On to HAACP, Hazard Analysis and Critical Control Points. It sounds as creepy as it is. As Joan Veon suggests, “This legislation will stymie small farms. It is a huge onus.”
If passed, HACCP would demand that all food producers, to include small jam and jelly preservers, picklers, local bread bakers and artisanal cheese makers, put together highly detailed production plans. These plans are often prohibitively expensive to a small independent farmer.
After a day of heavy lobbying on the Hill, guests, including Senator Mark Warner of Virginia and Senator Testor of Montana, were treated to a host of impassioned speakers. Iconic Virginia farmer, author and rock star of the sustainable food movement, Joel Salatin; David E. Gumpert, author of “The Raw Milk Revolution”; Chef Spike Gjerde of Baltimore’s highly rated Woodberry Kitchen Restaurant; and Joan Veon, Executive Director of The Women’s International Media Group, spoke about the impact of the restrictive S-510 on small farms.
From Gumpert, who also writes for Business Week Magazine, we heard about the economic impact S-510 could bring to bear on small businesses in general.
“Jobs in this economy come from the smallest businesses. Ninety percent of all jobs are from businesses with 20 or less employees,” he said, and raised the alarm that “since 1970 we’ve lost 80% of our dairy farms.”
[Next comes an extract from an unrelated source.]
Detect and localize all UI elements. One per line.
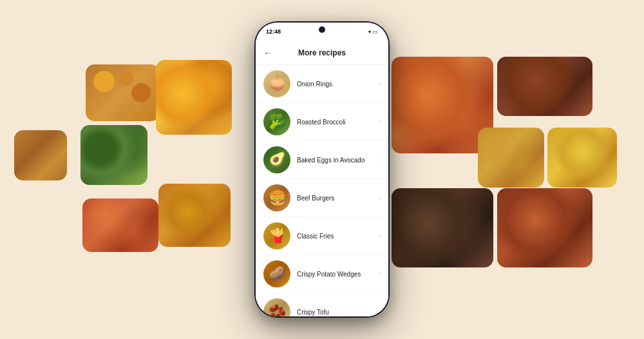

But he also spoke encouraging of the resurgence of the small farm. “Smaller farms have been creating new jobs and we have added 18,000 new farms in recent years.”
In a stirring speech, Joan Veon addressed listeners on a broader scale about the multi-dimensional nature of these harsh plans on the international community of nations. She talked of the World Food Summit Plan of Action, and about “being serfs on a global plantation.” She warned, “It is all about control [of our resources] so that we will have no freedom and no rights.”
I left this ominous thought to ponder the bounty of the evening’s offerings.
Here’s what the chefs created from the farm products that were donated:
* A delicious deboned roast pig, from Salatin’s Polyface Farm in Swoope, VA. Filled with an aromatic apple stuffing, roasted on a spit till its skin crackled, and served with apple bourbon broth, it was courtesy of Chef Joel Thevoz of Main Event Caterers in Arlington, VA. Apples and potatoes used in the stuffing were from Rabbit Hill Farm, kale from Two Acre Farm and prosciutto biscuits from Meat Crafters.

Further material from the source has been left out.